Thanks to issue #86 I realized that there are modern versions of libxml2. I always wondered why the bundled version of libxml was so old (2.9.4 was released in 2016). Turns out I was checking the wrong website. What seems to be the official website has a really old version as the latest version, meanwhile in gitlab the last version was released months ago!
So I realized there are newer versions and from 2.9.5 the normal behavior changed, breaking up all our tests. Luckily the change is "cosmetic" (whitespace differences with 2.9.4) so the tests are still "valid" but PHPUnit will complain anyway. If you know a way to compare HTMLs ignoring whitespace, let me know.
Anyway, the following changes are included in this release:
- Avoid overwriting extracted metadata with similarly named keys (like
og:image
andog:image:width
) - Imported new
getSiteName()
feature from JS version as of 21 Dec 2018 - Added getFirstElementChild function to NodeTrait + test case (Issue #83)
- Reworked the test suit to use TestPage objects and give more hints about what failed
- Removed getWordThreshold and setWordThreshold configuration functions
- Added NodeUtility::filterTextNodes and deprecated NodeTrait getChildren()
- Added new DOMNodeList fake class that mimics the original DOMNodeList class but allows to add new nodes to the list
- Added new Dockerfiles that pulls different versions of PHP and libxml.
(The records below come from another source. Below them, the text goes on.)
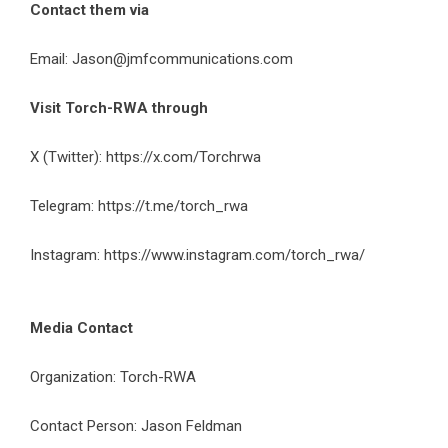
Contact them via
Email:
Jason@jmfcommunications.com
Visit Torch-RWA through
X (Twitter):
https://x.com/Torchrwa
Telegram:
https://t.me/torch_rwa
Instagram:
https://www.instagram.com/torch_rwa/
Media Contact
Organization: Torch-RWA
Contact Person:
Jason Feldman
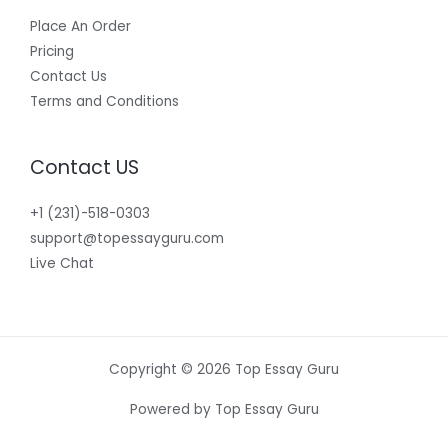
Place An Order
Pricing
Contact Us
Terms and Conditions
Contact US
+1 (231)-518-0303
support@topessayguru.com
Live Chat
Copyright © 2026 Top Essay Guru
Powered by Top Essay Guru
Now we are supporting 4 versions of PHP and 6 versions of libxml!
I reworked the 4 Dockerfiles we had before and created a dedicated repo for PHP with custom libxml versions. Here it is: https://github.com/andreskrey/php-libxml-docker-images
Each PR will be tested against 4 versions of PHP and 6 versions of libxml, which means that Travis will run 24 virtual machines every time there are changes in the repo. Let's see for how long we can abuse their free resources.
And that's it. Let me know if something is broken for you. Tell your mom you love her. Don't forget to call your father.